# Head?



## chaser (Apr 3, 2004)

I got a 1998 Frontier and I'm considering changing the oem head unit for something else, but I was wondering what everyone did to cover up the huge gap? I could put a CB in there as well, but I dunno. 

Or, perhaps someone knows how to make an amp work with the stock head unit? That would be cool. Thanks

Chase


----------



## sr20dem0n (Mar 19, 2003)

You can wire an amp up to the stock headunit, but keep in mind you'll still have the shitty sound of the stock headunit bottle-necking your system. All you need is a line output convertor (or a couple, depending on how many channels you want to run and which ones you get) to convert the speaker level signals to RCAs.


----------



## mzanubis (Feb 19, 2003)

woah man, don't start out a thread like that... you got me all exicited for nothing... 

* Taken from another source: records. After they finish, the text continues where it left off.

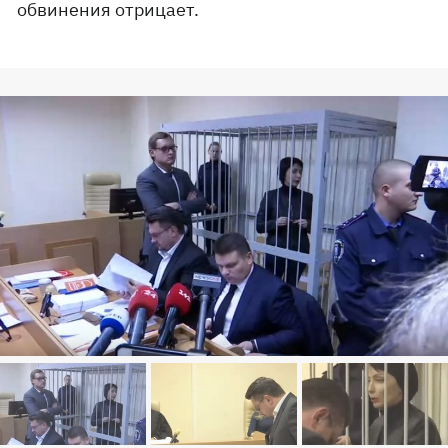
обвинения отрицает.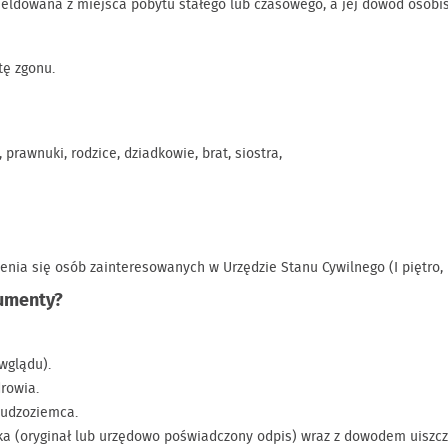
eldowana z miejsca pobytu stałego lub czasowego, a jej dowód osobis
tę zgonu.
 prawnuki, rodzice, dziadkowie, brat, siostra,
nia się osób zainteresowanych w Urzędzie Stanu Cywilnego (I piętro, po
umenty?
wglądu).
rowia.
cudzoziemca.
 (oryginał lub urzędowo poświadczony odpis) wraz z dowodem uiszcz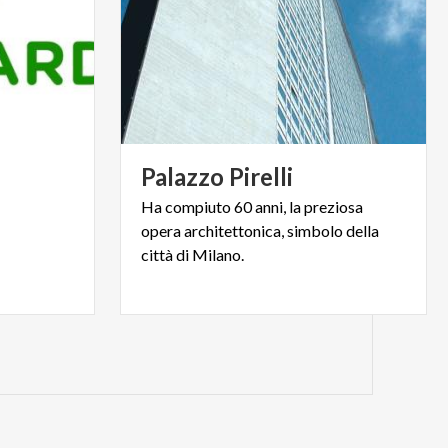
Palazzo
Pirelli
Ha compiuto 60 anni, la preziosa
opera architettonica, simbolo della
città di
Milano.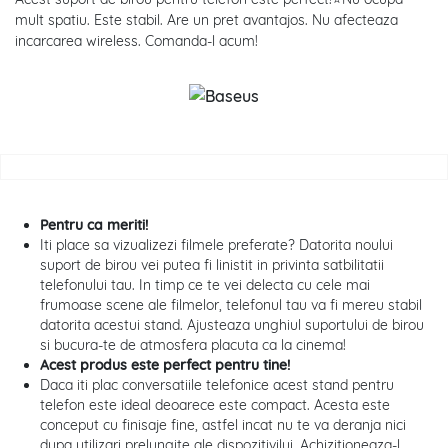
mult spatiu. Este stabil. Are un pret avantajos. Nu afecteaza
incarcarea wireless. Comanda-l acum!
Pentru ca meriti!
Iti place sa vizualizezi filmele preferate? Datorita noului
suport de birou vei putea fi linistit in privinta satbilitatii
telefonului tau. In timp ce te vei delecta cu cele mai
frumoase scene ale filmelor, telefonul tau va fi mereu stabil
datorita acestui stand. Ajusteaza unghiul suportului de birou
si bucura-te de atmosfera placuta ca la cinema!
Acest produs este perfect pentru tine!
Daca iti plac conversatiile telefonice acest stand pentru
telefon este ideal deoarece este compact. Acesta este
conceput cu finisaje fine, astfel incat nu te va deranja nici
dupa utilizari prelungite ale dispozitivilui. Achizitioneaza-l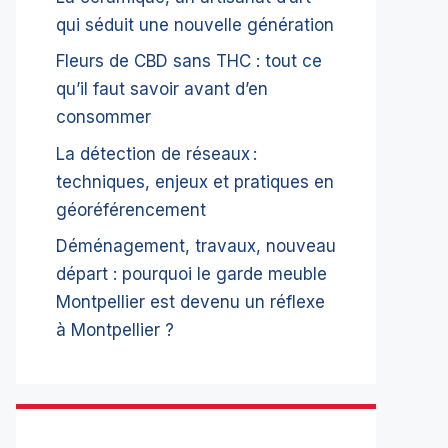
qui séduit une nouvelle génération
Fleurs de CBD sans THC : tout ce
qu’il faut savoir avant d’en
consommer
La détection de réseaux :
techniques, enjeux et pratiques en
géoréférencement
Déménagement, travaux, nouveau
départ : pourquoi le garde meuble
Montpellier est devenu un réflexe
à Montpellier ?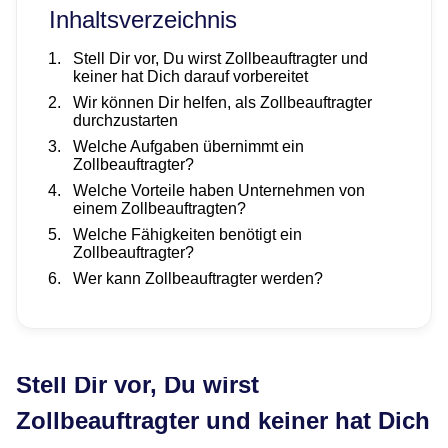
Inhaltsverzeichnis
Stell Dir vor, Du wirst Zollbeauftragter und
keiner hat Dich darauf vorbereitet
Wir können Dir helfen, als Zollbeauftragter
durchzustarten
Welche Aufgaben übernimmt ein
Zollbeauftragter?
Welche Vorteile haben Unternehmen von
einem Zollbeauftragten?
Welche Fähigkeiten benötigt ein
Zollbeauftragter?
Wer kann Zollbeauftragter werden?
Stell Dir vor, Du wirst
Zollbeauftragter und keiner hat Dich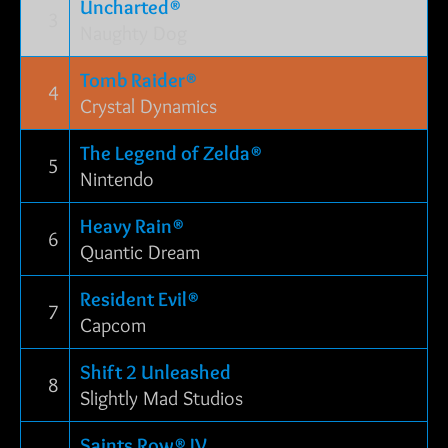
Uncharted®
3
Naughty Dog
Tomb Raider®
4
Crystal Dynamics
The Legend of Zelda®
5
Nintendo
Heavy Rain®
6
Quantic Dream
Resident Evil®
7
Capcom
Shift 2 Unleashed
8
Slightly Mad Studios
Saints Row® IV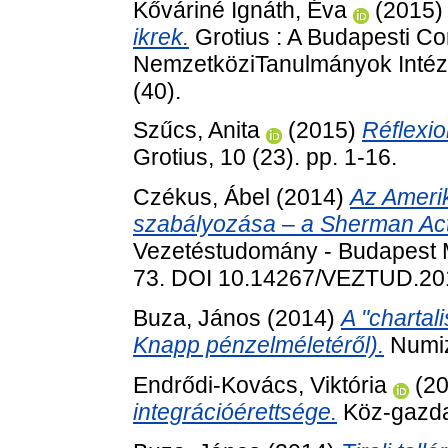
Kőváriné Ignáth, Éva
(2015
ikrek.
Grotius : A Budapesti C
NemzetköziTanulmányok Intéz
(40).
Szűcs, Anita
(2015)
Réflexio
Grotius, 10 (23). pp. 1-16.
Czékus, Ábel
(2014)
Az Amerik
szabályozása – a Sherman Act-t
Vezetéstudomány - Budapest M
73. DOI 10.14267/VEZTUD.20
Buza, János
(2014)
A "chartal
Knapp pénzelméletéről).
Numiz
Endrődi-Kovács, Viktória
(2
integrációérettsége.
Köz-gazdas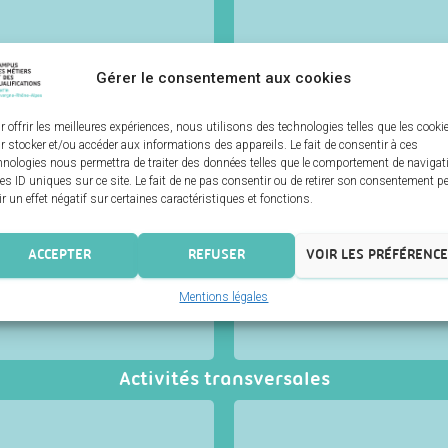
n, génie civil, industrie,
toutes matières (chaine et
 filière employaient 61900
destinés aux particuliers
0.
600000 emplois dans la
Gérer le consentement aux cookies
r offrir les meilleures expériences, nous utilisons des technologies telles que les cooki
r stocker et/ou accéder aux informations des appareils. Le fait de consentir à ces
hnologies nous permettra de traiter des données telles que le comportement de navigat
les ID uniques sur ce site. Le fait de ne pas consentir ou de retirer son consentement p
La filière
Entretien des 
ir un effet négatif sur certaines caractéristiques et fonctions.
secteu
ntreprises de la TPE/PME
et innovation, et perpétuent
• le pressing : secteur co
, de la chaussure, de la
se compos
ACCEPTER
REFUSER
VOIR LES PRÉFÉRENC
e de nos territoires. Cette
• la blanchisserie : sect
ur le marché du cuir.
publiques, de blanchisse
cl
Mentions légales
Activités transversales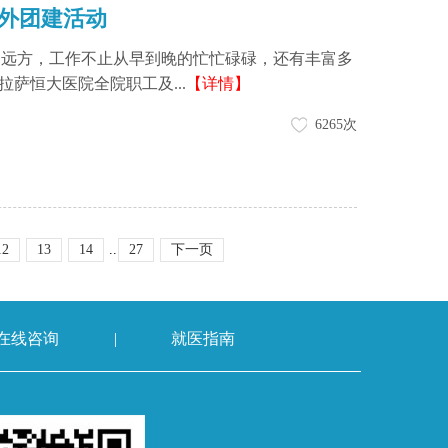
户外团建活动
方，工作不止从早到晚的忙忙碌碌，还有丰富多
，拉萨恒大医院全院职工及...
【详情】
6265次
12
13
14
..
27
下一页
在线咨询
|
就医指南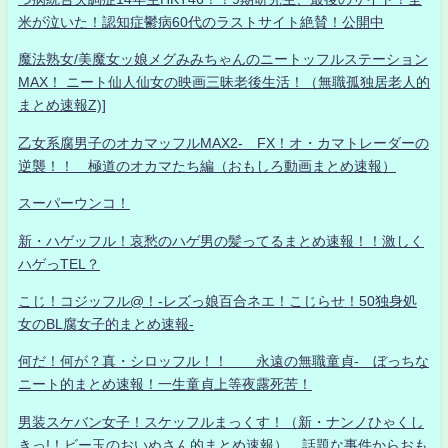
米が泣いた！認知症鬱病60代のラストサイト絶賛！公開中
魔法熟女/美魔女ッ娘メグみみちゃんのニートッフルステーション
MAX！ ニート仙人仙女の映画三昧老後生活！（無職孤独居老人的
まとめ速報Z)]
乙女系腐男子のオカマッフルMAX2- FX！オ・カマトレーダーの
逆襲！！ 極道のオカマたち編（おもしろ動画まとめ速報）
スーパーウンコ！
新・ハゲッフル！哀愁のハゲ男の髪ってるまとめ速報！！激しく
ハゲっTEL？
こじ！コジッフル@！-レズっ娘百合ネエ！こじらせ！50独身処
女のBL腐女子的まとめ速報-
何だ！何が？真・シロッフル！！ 永遠の無職童貞- ぼっちな
ニート的まとめ速報！一生童貞上等夜露死苦！
男装スケバン女子！スケッフルまっくす！（新・ナンノひゃくし
きっ!！ビー玉のおいぬさん的まとめ速報） 話題な事件からおも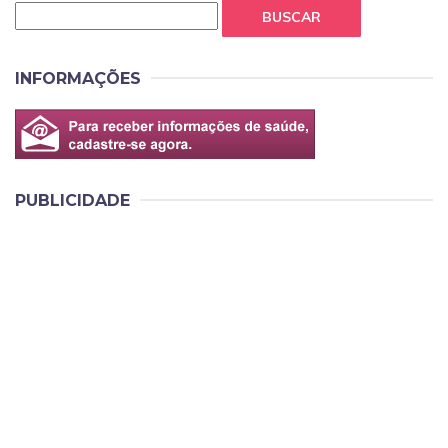
BUSCAR
INFORMAÇÕES
PUBLICIDADE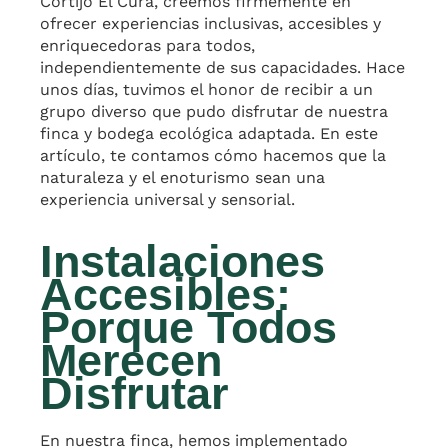
Cortijo El Cura
, creemos firmemente en
ofrecer experiencias inclusivas, accesibles y
enriquecedoras para todos,
independientemente de sus capacidades. Hace
unos días, tuvimos el honor de recibir a un
grupo diverso que pudo disfrutar de nuestra
finca y bodega ecológica adaptada. En este
artículo, te contamos cómo hacemos que la
naturaleza y el enoturismo sean una
experiencia universal y sensorial.
Instalaciones
Accesibles:
Porque Todos
Merecen
Disfrutar
En nuestra finca, hemos implementado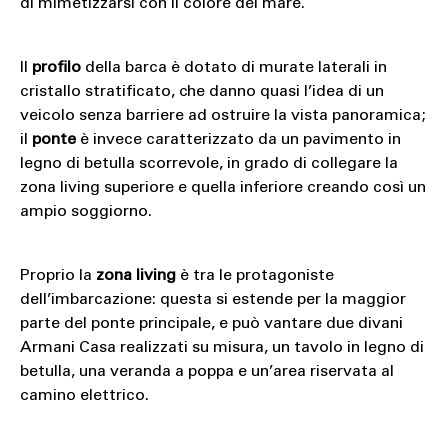
di mimetizzarsi con il colore del mare.
Il
profilo
della barca è dotato di murate laterali in
cristallo stratificato, che danno quasi l’idea di un
veicolo senza barriere ad ostruire la vista panoramica;
il
ponte
è invece caratterizzato da un pavimento in
legno di betulla scorrevole, in grado di collegare la
zona living superiore e quella inferiore creando così un
ampio soggiorno.
Proprio la
zona living
è tra le protagoniste
dell’imbarcazione: questa si estende per la maggior
parte del ponte principale, e può vantare due divani
Armani Casa realizzati su misura, un tavolo in legno di
betulla, una veranda a poppa e un’area riservata al
camino elettrico.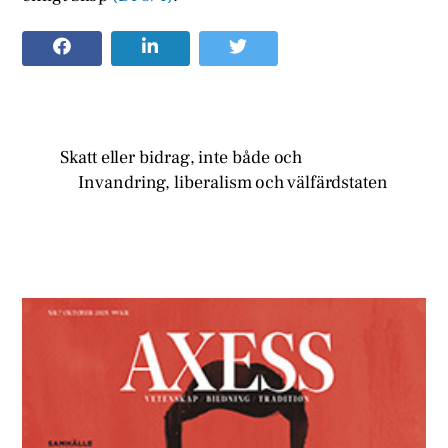
Skatt eller bidrag, inte både och
Invandring, liberalism och välfärdstaten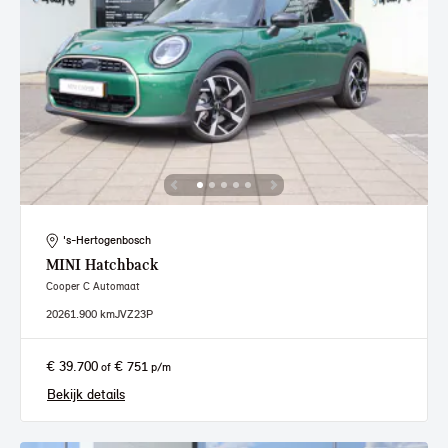
's-Hertogenbosch
MINI
Hatchback
Cooper C Automaat
2026
1.900 km
JVZ23P
€ 39.700
€ 751
of
p/m
Bekijk details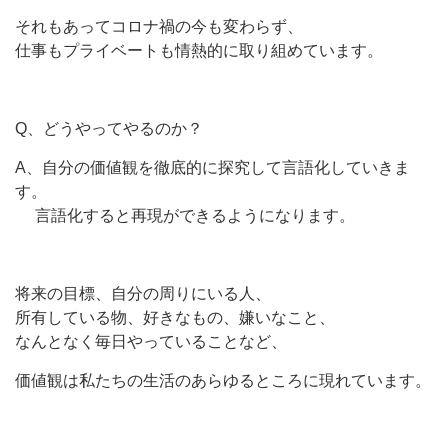
それもあってコロナ禍の今も変わらず、
仕事もプライベートも情熱的に取り組めています。
Q、どうやってやるのか？
A、自分の価値観を徹底的に探究して言語化していきま
す。
言語化すると再現ができるようになります。
将来の目標、自分の周りにいる人、
所有している物、好きなもの、嫌いなこと、
なんとなく毎日やっていることなど、
価値観は私たちの生活のあらゆるところに現れています。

anyway, get another head _unit_


----------



## Captain Obvious (Jan 2, 2004)

sr20dem0n said:


> You can wire an amp up to the stock headunit, but keep in mind you'll still have the shitty sound of the stock headunit bottle-necking your system. All you need is a line output convertor (or a couple, depending on how many channels you want to run and which ones you get) to convert the speaker level signals to RCAs.


can also get an amp that has speaker level inputs 
jbl have them and mtx also just as examples


----------



## sr20dem0n (Mar 19, 2003)

You're right, but that severerly limits the selection if he went by that

IMO he should find an amp he wants, and if it has speaker level inputs then great, if not then he just needs a LOC. Just looking for amps with speaker level ins will cut out 95% of his choices.


----------



## Sethticlees (May 30, 2002)

mzanubis said:


> woah man, don't start out a thread like that... you got me all exicited for nothing...




Bahahaha! LMFAO!!! :idhitit: :balls: :banhump:


----------



## Mini_GTR (Nov 10, 2003)

You could always change the head unit and get the car kit for it. It converts that big space into the new head unit and a pocket either under the HU or on top. Your decision.


----------